Who you calling a bitch?!

Opinion

I liked to be called a bitch… by my girlfriends. When they call me bitch, it’s almost a term of endearment. It means either I’m slaying the game, too fierce to handle, or both. But when a male calls me a bitch, I want his skin to turn to dust. I think most girls will agree with me on this. But why?

According to dictionary.com, bitch, used as an insult, originates from the fourteenth century when men used the term to compare women to a dog in heat. Men despised the idea of women being as sexually explorative as them so they brought them down by equating them to a pet. Since women were viewed as inferior, men also started to call other men bitch to equate them to a subordinate.                              

That trend continued into the 90s and found its home in hip hop, where rappers used the term to label a female who is belligerent, stupid, sexually explorative, independent or uncontrollable.  In pop culture, the term is usually combined with an adjective to make it a compliment or an even worse insult. We all know the difference between being called a bad bitch and a basic one.

When it comes down to it, no matter what words you place around bitch, the word still has the same derogatory meaning.

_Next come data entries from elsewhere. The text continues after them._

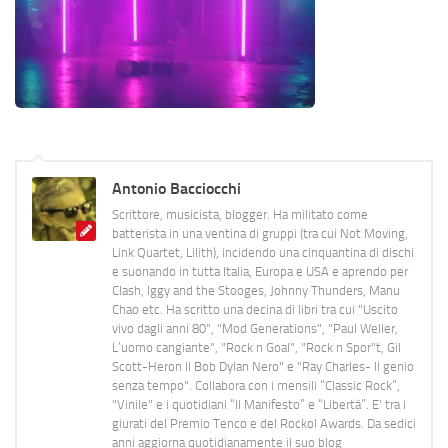
Antonio Bacciocchi
Scrittore, musicista, blogger. Ha militato come
batterista in una ventina di gruppi (tra cui Not Moving,
Link Quartet, Lilith), incidendo una cinquantina di dischi
e suonando in tutta Italia, Europa e USA e aprendo per
Clash, Iggy and the Stooges, Johnny Thunders, Manu
Chao etc. Ha scritto una decina di libri tra cui "Uscito
vivo dagli anni 80", "Mod Generations", "Paul Weller,
L’uomo cangiante", "Rock n Goal", "Rock n Spor"t, Gil
Scott-Heron Il Bob Dylan Nero" e "Ray Charles- Il genio
senza tempo". Collabora con i mensili “Classic Rock”,
"Vinile" e i quotidiani “Il Manifesto” e “Libertà”. E' tra i
giurati del Premio Tenco e del Rockol Awards. Da sedici
anni aggiorna quotidianamente il suo blog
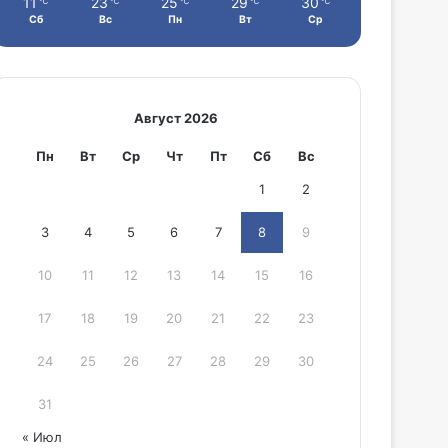
11
23
25
29
30
℃
℃
℃
℃
℃
Сб
Вс
Пн
Вт
Ср
Август 2026
Пн
Вт
Ср
Чт
Пт
Сб
Вс
1
2
3
4
5
6
7
8
9
10
11
12
13
14
15
16
17
18
19
20
21
22
23
24
25
26
27
28
29
30
31
« Июл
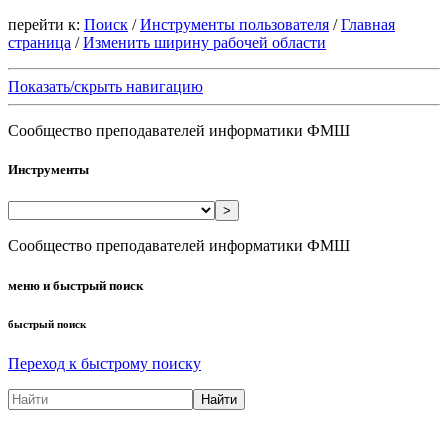
перейти к:
Поиск
/
Инструменты пользователя
/
Главная
страница
/
Изменить ширину рабочей области
Показать/скрыть навигацию
Сообщество преподавателей информатики ФМШ
Инструменты
>
Сообщество преподавателей информатики ФМШ
меню и быстрый поиск
быстрый поиск
Переход к быстрому поиску
Найти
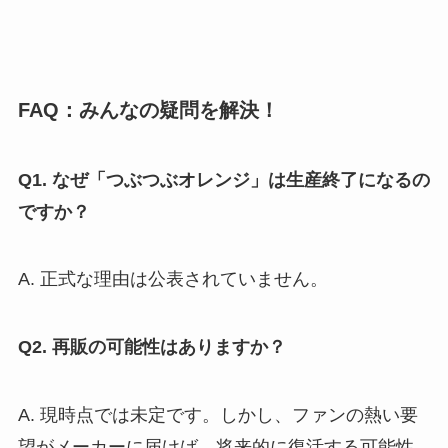
FAQ：みんなの疑問を解決！
Q1. なぜ「つぶつぶオレンジ」は生産終了になるの
ですか？
A. 正式な理由は公表されていません。
Q2. 再販の可能性はありますか？
A. 現時点では未定です。しかし、ファンの熱い要
望がメーカーに届けば、将来的に復活する可能性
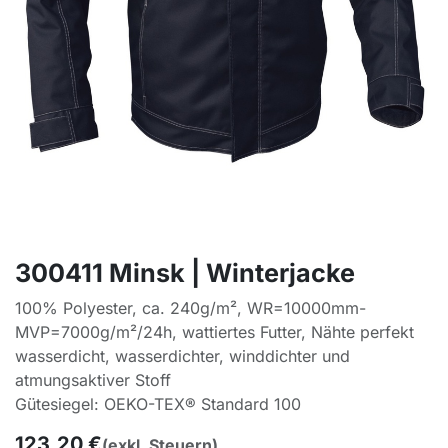
300411 Minsk | Winterjacke
100% Polyester, ca. 240g/m², WR=10000mm-
MVP=7000g/m²/24h, wattiertes Futter, Nähte perfekt
wasserdicht, wasserdichter, winddichter und
atmungsaktiver Stoff
Gütesiegel: OEKO-TEX® Standard 100
123,20
€
(exkl. Steuern)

Like everything that is thrown at the modern day woman, she turned bitch around for her benefit.

Feminist activist Gloria Steinem’s reply to being called a bitch is something I started to identify with.     

“The best thing I’ve ever thought of to say when somebody calls you a bitch is ‘Thank you.’ I mean, it totally disarms them. They don’t know what to do,” Steinem said in an interview with Cosmopolitan magazine.

Being called bitch is now more than ever a compliment than an insult (when it comes from your girls). Yet situations when a woman would be called a bitch by a man reflect the double standard between genders.

We’re called bitch when we’re being assertive and confident, when we act differently than they expected and when we have a strong unbreakable self esteem. It happens when someone compliments you and instead of shyly looking down and going into a tangent of why you’re not even close to being that, you say ¨I know” self assuredly. Their face usually reflects disgust at your belief in yourself, unless they’re woke of course.

Other times you can be called bitch when you are just a shy girl and they translate that into being stuck up. I have seen the wolves circle and devour a girl’s reputation just because the only people she talked to were her best friends.

I have even caught myself using the word to demean my fellow woman. The world we live in promotes meaningless competition between girls to be the prettiest, sweetest, smartest, etc.When a girl does not fit those standards or surpasses them all too well, the word bitch inevitably comes up. The glorification of being petty promotes this by creating an atmosphere of sly cruelty. We all know that girl who uses the word, and you can’t tell if it’s a joke or not. Bitch, as an insult, is a toxic term.

It is beautiful in its own right, how we as women have fought back against the term bitch.  We’ve come from the Queen Latifah era of yelling “Who you callin’ a bitch?” to the PTAF generation of “I’m a boss ass bitch, bitch, bitch, bitch, bitch, bitch, bitch.” We have challenged the double standards, and I think we’ve won.

But I worry about something. I worry that beyond our feminist claiming of the word bitch, that we have dug ourselves into a deeper hole. Changing bitch for our benefit cannot be compared to how Black people changed the n-word for theirs.

No matter what we add or replace the meaning of bitch with, it still is the same term furiously spewed with the intent to degrade at thousands of suffragettes as they marched. It is still the same term that a husband in the 1400s yelled at his wife for enjoying sex.  It is still the same term many Republicans used to describe the first female presidential candidate. It is still a sexist, derogatory and rude word.

So, I vow now in front of all of you (figuratively) to stop allowing myself to be called bitch by anyone, and to stop calling women “bitch.” I’m already the baddest out here, and I don’t need to hear the word to validate that.